Wednesday, October 1, 2008

Agamben and Banksy

"There is no Virgil to guide us in this Inferno," reads a graffito in Agamben's neighborhood, which he takes his visitors to see with what seems like a mixture of pride and self-effacement. He claims that when the paint began to fade, he asked one of his friends to reinforce the lines in red spray. After the job was done, the friend added a stencil of a black rat sitting on a step at the bottom right of the sentence (click to enlarge).

I took a picture of this wall almost a year ago, but only this morning I came to notice the similarity of this little rat and the insignia of Banksy, the greatest street artist in the world today, who is currently completing (like always, incognito) a series of works in various locations around my neighborhood. "Like most people," Banksy writes, "I have a fantasy that all the little powerless losers will gang up together. That all the vermin will get some good equipment and then the underground will go overground and tear this city apart." Note, also, that "rat" is an anagram of "art." I have little interest in the question whether Agamben and Banksy know each other personally or not. What interests me here is the basic philosophy that they both share.

In the very beginning of Agamben's philosophy, in the first pages of The Man without Content (published when he was 28 years old), the reader encounters an emphatic plea for the inseparability of art from life. Developing Nietzsche's critique of disinterested beauty, Agamben takes to task the Kantian aestheticization of art, that is to say, the approach that emphasizes the sensory involvement of the spectator instead of the creative force of the artist. It is after all the hand, rather than the eye, that has the most intimate relationship with the work of art. Pygmalion, "the sculptor who becomes so enamored of his creation as to wish that it belonged no longer to art but to life," is the symbol of Agamben's new vision. Rimbaud, who wished that his poetry would "change life" (rather than the world) is an obvious model. The ultimate concern of such a vision is a promise of happiness and not only a spectacle of happiness; its aim is the good life rather than a good taste. This position offers a surprising perspective on Plato's infamous crusade against the poets who, he believed, endanger the city; a position that rings so wrong to the Modern ear only because art does not have the same influence on us as it did on him. "Only because art has left the sphere of interest to become merely interesting," Agamben writes, "do we welcome it so warmly." The decline of censorship, he implies, is not simply the result of a growing liberal sentiment, but an indication that the artwork in question is impotent, since no one cares to ban ineffective art. Though he does not use the word yet, it is clear that art gains here a political significance, in the strong, Arendtian, sense of politics. As improbable as it may sound, from this standpoint "beauty is an indescribably more ruthless and cruel upheaval than any political revolution ever was," as Robert Musil claims in The Man without Qualities. Agamben's thought originates from this belief in art as insurgency, and this aversion towards its transformation today into mere spectacle, or its "museification," as he recently claimed in Profanations. That the very same argument holds for contemporary philosophy goes without saying.

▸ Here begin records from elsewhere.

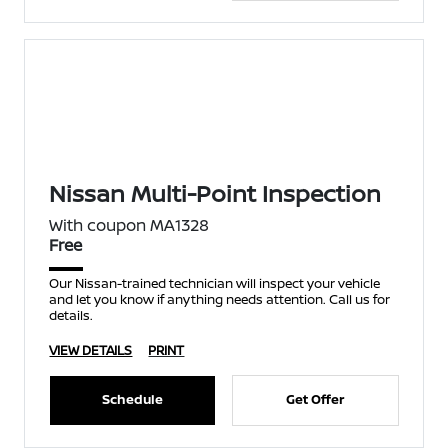
Nissan Multi-Point Inspection
With coupon MA1328
Free
Our Nissan-trained technician will inspect your vehicle
and let you know if anything needs attention. Call us for
details.
VIEW DETAILS
PRINT
Schedule
Get Offer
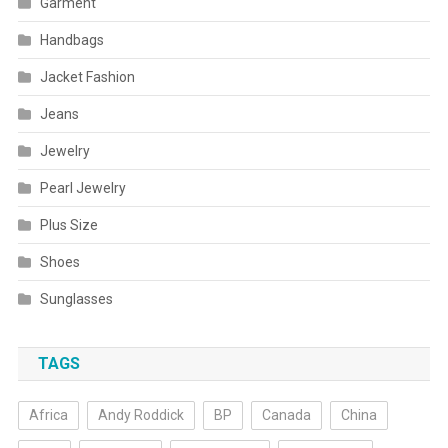
Garment
Handbags
Jacket Fashion
Jeans
Jewelry
Pearl Jewelry
Plus Size
Shoes
Sunglasses
TAGS
Africa
Andy Roddick
BP
Canada
China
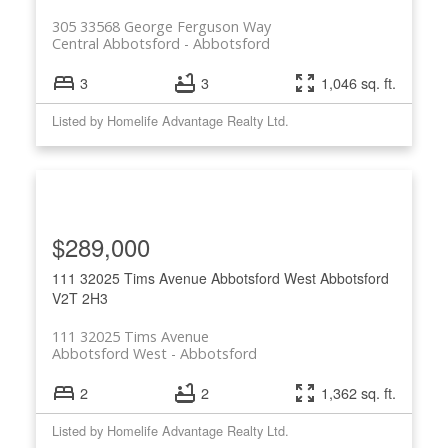
305 33568 George Ferguson Way
Central Abbotsford
Abbotsford
3
3
1,046 sq. ft.
Listed by Homelife Advantage Realty Ltd.
$289,000
111 32025 Tims Avenue
Abbotsford West
Abbotsford
V2T 2H3
111 32025 Tims Avenue
Abbotsford West
Abbotsford
2
2
1,362 sq. ft.
Listed by Homelife Advantage Realty Ltd.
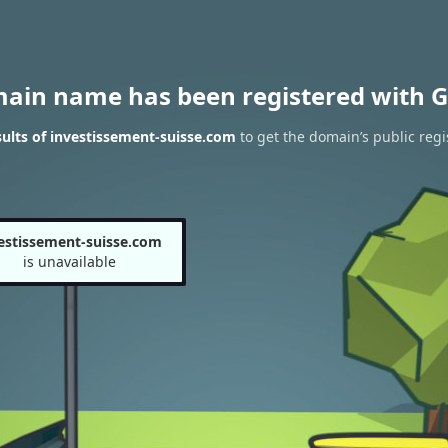
main name has been registered with G
ults of investissement-suisse.com
to get the domain’s public regi
estissement-suisse.com
is unavailable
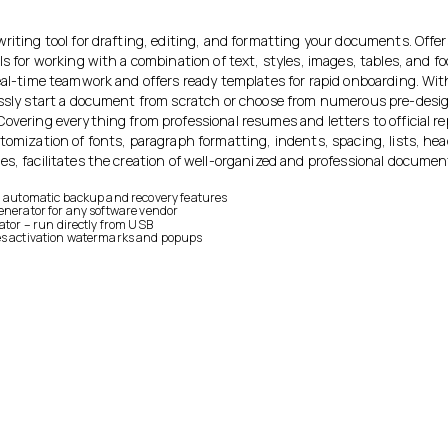
riting tool for drafting, editing, and formatting your documents. Offer
ls for working with a combination of text, styles, images, tables, and f
real-time teamwork and offers ready templates for rapid onboarding. Wi
essly start a document from scratch or choose from numerous pre-desi
Covering everything from professional resumes and letters to official r
stomization of fonts, paragraph formatting, indents, spacing, lists, he
es, facilitates the creation of well-organized and professional documen
h automatic backup and recovery features
enerator for any software vendor
vator – run directly from USB
es activation watermarks and popups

A link to Bansky's Website

A link to an article on Banksy in The New Yorker


Nicola Masciandaro said...

. . . goes without saying.

And *needs* saying, understanding that here real critique must (like art leaving the gallery for the street) do away with the very construction of the "field" which it critiques, the alienating and essentially fictional manorial space so much philosophy and scholarship labor "for," forgetting its truth as event, aletheia, poiesis, production of presence, and so forth. I believe Agamben has done much to indicate, by statement and example, a way out, a opening toward a new way for a poetic philosophy, especially of course via criticism and kitsch as sites of creative breakdown, and via *commentary* (cf. as mode of creativity. But as Nietzsche said, there is only my way and your way, "*the* way does not exist!" Which is another way of saying that the truth of the philosopher is in what he does. Cf. "The question whether objective truth can be attributed to human thinking is not a question of theory but is a practical question. Man must prove the truth — i.e. the reality and power, the this-sidedness of his thinking in practice" (Marx, Theses on Feuerbach).

I think you may enjoy Bruno Gulli's Labor of Fire: The Ontology of Labor Between Economy and Culture.

Anonymous said...

Banksy's art operates in a ghetto. -- I appreciated Nicola's comment on doing away with the field.

I suggest reading about the media titled "Splasher." or read directly from a publication "if we did it this is how it would have happened" - published on the ny times site.

the first time I saw Banksy's art it was in a gallery in LA in 2000. they were also pawning off his little theory books.

clearly the problem with graffiti (which Banksy isn't, he is part of a sub category white washed and well marketed as Street Art) has to do with the way it tip toes around destruction and cultural capital.

I wouldn't draw the I is another link. Banksy, unlike Agamben, will always get on the plane if there is someone to buy his (plus his assistants) ticket.